Temporal SinkRatio Analysis:
Temporal curves demonstrate that sink-mask mechanisms induce decreasing SinkRatio across timesteps, mitigating the intensification of attention sink and promoting balanced token utilization.
Figure 6: SinkRatio curves for masked and unmasked models; masking reduces attention concentration.
Sink-Aware Generation Strategies
MLA-Gen introduces two sink-aware strategies:
Sink-Mask (Token Weight Masking):
Start-token attention weights are masked above a timestep threshold, enforcing more distributed attention and compelling the model to utilize broader semantic cues.
Sink-Ctrl (Adaptive Classifier-Free Guidance):
CFG guidance strength is rectified by an adaptive coefficient scaled by SinkRatio, amplifying corrective updates when SinkRatio is high. Local text features are injected into unconditional branches to stabilize generation.
Empirical Evaluation and Ablation
MLA-Gen is extensively evaluated on the HumanML3D benchmark. Strong numerical gains are reported in FID (0.107→0.056 small-scale, 0.083→0.040 big-scale), R-Precision, Matching, and CLIP score, indicating improved distributional quality, semantic alignment, and motion diversity. Ablation studies confirm the necessity of both memory slots and local alignment modules, with sink-aware strategies yielding marked performance gains. Visualization comparisons against ACMDM reveal higher fidelity in temporal consistency and joint-level semantic matching.

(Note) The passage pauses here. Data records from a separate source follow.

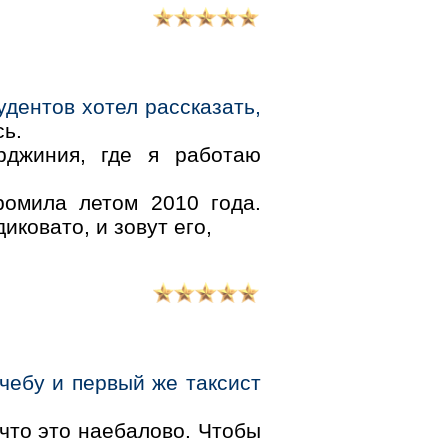
удентов хотел рассказать,
сь.
джиния, где я работаю
омила летом 2010 года.
иковато, и зовут его,
чебу и первый же таксист
что это наебалово. Чтобы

Figure 7: Visualization comparison between ACMDM-S and MLA-Gen-S, highlighting joint-level and temporal semantic fidelity.
Limitations and Prospects
Despite robust alignment improvements, MLA-Gen exhibits limitations with lengthy or syntactically ambiguous textual descriptions, where attention-based mechanisms struggle to capture complex hierarchical semantics.
Figure 8: A failure case of MLA-Gen under a very long textual description.
SinkRatio, while effective for quantifying attention concentration, does not directly capture higher-order or structured semantic dependencies. Future research may involve extending alignment diagnostics, integrating structured priors, and scaling alignment-aware strategies to broader multimodal domains (e.g., video generation, agent control).
Conclusion
MLA-Gen advances text-driven motion generation via explicit motion-language alignment, mitigation of attention sink bias, and adaptive generation strategies. These findings underscore the criticality of detailed cross-modal alignment in multimodal generation architectures and highlight opportunities for future methodological innovation in semantically grounded synthesis.